The Federal Trade Commission has given general guidance on how businesses can use algorithms. in 2020 and again in 2021and the White House agency is working on AI Bill of Rights, but this new guidance shows how the two agencies will respond to violations of federal civil rights law related to the use of algorithms. It also poses a real enforcement threat: the Department of Justice can bring lawsuits against businesses, and the EEOC receives complaints of discrimination from job seekers and employees, which can lead to fines or lawsuits.
According to the US Bureau of Labor Statistics, the number of unemployed people with disabilities is twice the national average. People with mental health-related disabilities also face high unemployment rates, and Burroughs says employers should take steps to test the software they use to ensure they don’t block people with disabilities from the job market.
A series of actions, approved by the EEOC and the Justice Department on Thursday, were previously proposed at the 2020 Center for Democracy and Technology. report about how hiring software can discriminate against people with disabilities. These include removing automated screening for people with disabilities and providing “reasonable accommodations” for people who may otherwise have difficulty using the software or hardware used in the recruitment process. The CDT report also calls for an audit of hiring algorithms before and after they go live – a move not included in the EEOC – and calls the bias against hiring people with disabilities online an “invisible injustice.”

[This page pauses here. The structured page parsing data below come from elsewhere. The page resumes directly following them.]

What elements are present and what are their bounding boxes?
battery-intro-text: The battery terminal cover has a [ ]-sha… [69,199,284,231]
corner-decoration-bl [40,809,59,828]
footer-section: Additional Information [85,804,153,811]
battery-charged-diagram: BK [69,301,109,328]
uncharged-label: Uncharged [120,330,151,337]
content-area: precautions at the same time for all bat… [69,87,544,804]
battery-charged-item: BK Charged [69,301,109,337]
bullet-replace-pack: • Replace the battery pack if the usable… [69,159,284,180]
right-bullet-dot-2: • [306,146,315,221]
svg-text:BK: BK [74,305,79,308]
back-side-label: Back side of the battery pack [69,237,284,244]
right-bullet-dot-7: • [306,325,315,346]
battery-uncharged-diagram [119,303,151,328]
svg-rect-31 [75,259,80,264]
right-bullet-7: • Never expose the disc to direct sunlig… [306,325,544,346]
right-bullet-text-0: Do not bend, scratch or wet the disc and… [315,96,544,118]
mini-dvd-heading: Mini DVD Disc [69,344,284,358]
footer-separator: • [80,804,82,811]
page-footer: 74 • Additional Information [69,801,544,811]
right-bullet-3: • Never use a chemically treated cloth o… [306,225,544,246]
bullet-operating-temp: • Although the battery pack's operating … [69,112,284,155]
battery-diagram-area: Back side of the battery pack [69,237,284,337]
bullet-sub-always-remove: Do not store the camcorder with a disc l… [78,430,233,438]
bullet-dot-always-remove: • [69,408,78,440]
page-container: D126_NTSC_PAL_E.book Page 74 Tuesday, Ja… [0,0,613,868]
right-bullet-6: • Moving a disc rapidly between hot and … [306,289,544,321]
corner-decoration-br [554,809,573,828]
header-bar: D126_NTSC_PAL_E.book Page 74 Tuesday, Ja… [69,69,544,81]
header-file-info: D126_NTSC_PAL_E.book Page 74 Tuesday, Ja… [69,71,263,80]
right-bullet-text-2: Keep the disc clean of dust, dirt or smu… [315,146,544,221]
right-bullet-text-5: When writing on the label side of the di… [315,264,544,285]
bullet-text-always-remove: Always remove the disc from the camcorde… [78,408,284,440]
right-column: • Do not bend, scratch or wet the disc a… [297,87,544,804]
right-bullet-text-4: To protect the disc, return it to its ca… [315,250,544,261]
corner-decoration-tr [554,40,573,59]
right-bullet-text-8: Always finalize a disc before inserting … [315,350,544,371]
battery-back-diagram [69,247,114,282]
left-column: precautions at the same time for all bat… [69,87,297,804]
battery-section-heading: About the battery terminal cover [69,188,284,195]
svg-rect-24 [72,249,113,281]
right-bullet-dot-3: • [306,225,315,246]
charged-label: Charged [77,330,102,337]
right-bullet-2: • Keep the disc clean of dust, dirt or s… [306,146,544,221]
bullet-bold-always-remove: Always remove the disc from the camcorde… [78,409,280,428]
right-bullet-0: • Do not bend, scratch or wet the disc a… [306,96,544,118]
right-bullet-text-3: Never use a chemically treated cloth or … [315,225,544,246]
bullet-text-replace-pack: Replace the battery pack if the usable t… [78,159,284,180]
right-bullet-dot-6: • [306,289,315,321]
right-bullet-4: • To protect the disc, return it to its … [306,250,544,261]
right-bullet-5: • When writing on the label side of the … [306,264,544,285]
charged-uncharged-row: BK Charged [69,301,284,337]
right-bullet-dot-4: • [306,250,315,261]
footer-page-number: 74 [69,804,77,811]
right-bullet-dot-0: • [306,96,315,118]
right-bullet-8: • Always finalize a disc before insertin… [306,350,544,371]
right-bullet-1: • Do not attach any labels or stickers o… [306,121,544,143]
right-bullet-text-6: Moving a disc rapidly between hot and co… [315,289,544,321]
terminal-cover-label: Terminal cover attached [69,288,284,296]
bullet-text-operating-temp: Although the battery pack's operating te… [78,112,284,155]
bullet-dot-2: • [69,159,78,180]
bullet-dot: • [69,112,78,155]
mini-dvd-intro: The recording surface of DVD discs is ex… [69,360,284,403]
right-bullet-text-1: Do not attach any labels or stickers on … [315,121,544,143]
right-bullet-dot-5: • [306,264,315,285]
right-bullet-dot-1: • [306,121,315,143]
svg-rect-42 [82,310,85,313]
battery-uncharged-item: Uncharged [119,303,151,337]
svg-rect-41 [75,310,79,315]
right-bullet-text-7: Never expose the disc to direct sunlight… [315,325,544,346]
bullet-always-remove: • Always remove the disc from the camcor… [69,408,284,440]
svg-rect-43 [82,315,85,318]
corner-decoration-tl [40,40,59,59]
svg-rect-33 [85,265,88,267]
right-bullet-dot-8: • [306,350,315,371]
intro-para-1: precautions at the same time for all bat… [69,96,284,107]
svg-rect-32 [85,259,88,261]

As a teenager, Lydia XZ Brown thought that filling out personality tests when applying for a job seemed like a fun or strange game. They can’t prove it, but now they suspect they faced job discrimination at a mall near where they grew up in Massachusetts. A co-author of the CDT’s 2020 Employment Discrimination Report, Brown called Thursday’s leadership a big win after years of advocacy for people like them with disabilities.
“It was very exciting to see this and I hope it also leads to strong enforcement action,” they say, adding that they hope that future guidance will recognize the influential role that intersectionality plays into how people with disabilities from different classes, gender, or race may experience discrimination in different ways. Similar criticism has been made New York law Requiring tests to detect racial and gender bias in hiring algorithms.
According to Ben Winters of the Electronic Privacy Clearing House, the biggest benefit of these documents is that they tell companies that the Department of Justice and EOCC are paying attention to them and articulate the types of responsibilities companies have, including liability for discrimination caused by third-party software. the supplier.
“This alerts employers that agencies expect them to have higher standards for the providers they use,” says Winters.
The joint action by the Department of Justice and the EEOC is the first action by two agencies tasked with protecting the public and may signal a broader desire to prosecute cases of discrimination caused by automation. Despite recent signs of increased regulatory efforts, the US Congress failed to pass the law require testing or limiting the use of artificial intelligence systems that make important decisions about people’s lives in areas such as hiring, education, financial lending and healthcare.